President Ferdinand Marcos lashed out today at what he called "rumormongering and black propaganda" concerning him and his campaign for another term in office.

In a press conference, Marcos called on the news media to "correct itself" concerning the carrying of such reports and said, "I've never seen such a dirty campaign."

In the 90-minute session, Marcos:

*Denied that he plans to substitute his wife, Imelda, as his party's presidential candidate at the last minute.

*Denied that Dewey Dee, a financier who touched off a banking crisis when he fled Manila five years ago after running up enormous debts, had served as a front man to buy property abroad for him.
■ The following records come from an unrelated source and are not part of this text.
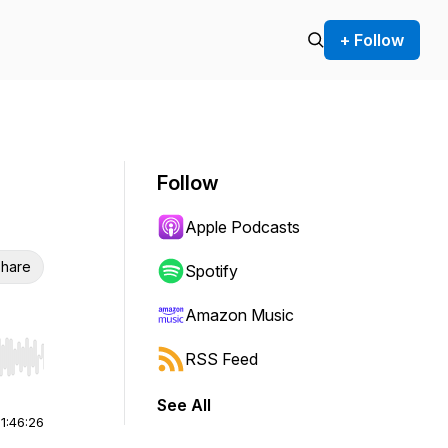
+ Follow
Follow
Apple Podcasts
hare
Spotify
Amazon Music
RSS Feed
r end. Hold shift to jump forward or backward.
See All
|
1:46:26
*Denounced as a fabrication a document that says U.S. military authorities concluded after World War II that a guerrilla unit Marcos says he commanded never existed as a fighting force against the Japanese.

Marcos said he has commissioned three investigative agencies in the United States to find out whether reports coming from there are part of an international conspiracy to discredit him. But one theory, he said, points to the domestic opposition as the source.

Opposition newspapers here have reported that the physically ailing Marcos may change his ticket at the last moment and substitute the name of his wife, Imelda. Under Philippine law, this could be done until noon on election day next Friday, meaning that votes cast for Marcos in the morning would go to his wife. Marcos said the report was "completely false."

Marcos also denied that financier Dee, a Filipino, acted as a front for him in the purchase of costly property abroad. According to reports in The Wall Street Journal, which have been reprinted in at least one Manila newspaper, Dee has told Canadian authorities that he did so. Dee is reported to have made the statements to support his petition for political asylum in Canada, claiming that he is under danger from Marcos.

"Hidden wealth" has emerged as a major campaign issue, with Marcos' opponents contending that he has invested huge sums of improperly acquired money abroad and has contributed to the Philippines' economic crisis. Marcos has denied the allegations.

Today, Marcos said he might have met Dee but "I don't know him."

Marcos condemned U.S. congressional hearings into allegations that he has major properties in the United States. He said the hearings' sponsor, Rep. Stephen J. Solarz (D-N.Y.), wishes to influence the outcome of the voting here.

Marcos also assailed critics who say his record as a hero during World War II is largely false.

Last month, press reports said that after the war, U.S. military authorities who investigated an application from Marcos to recognize a guerrilla unit he says he commanded concluded that the unit had not existed as a fighting force.

Today, Marcos denied that he had ever filed such an application for unit recognition and said the one presented against him in the press reports was "a fabrication."

He said the unit was so well known that "even the emperor of Japan devoted some 11 pages of his diary" to it. However, Japanese sources said that Emperor Hirohito has never published a diary.

The government announced Saturday that Marcos had ordered a 10 percent pay increase for 825,947 government workers, police and armed forces personnel, United Press International reported.

Elsewhere in the campaign today, opposition presidential candidate Corazon Aquino held rallies near Manila and spoke on a radio call-in show.

In the province of Bataan outside Manila, she said she would not allow the opening of a nuclear power plant there that is nearing completion, citing safety and environmental concerns.

Imelda Marcos, meanwhile, carried the campaign to Tacloban City, where she said Aquino "is worse than a Communist because she is allowing herself to be used by the Communists."

Imelda Marcos also denied the "hidden wealth" allegation. "My hidden wealth is in my heart," she said.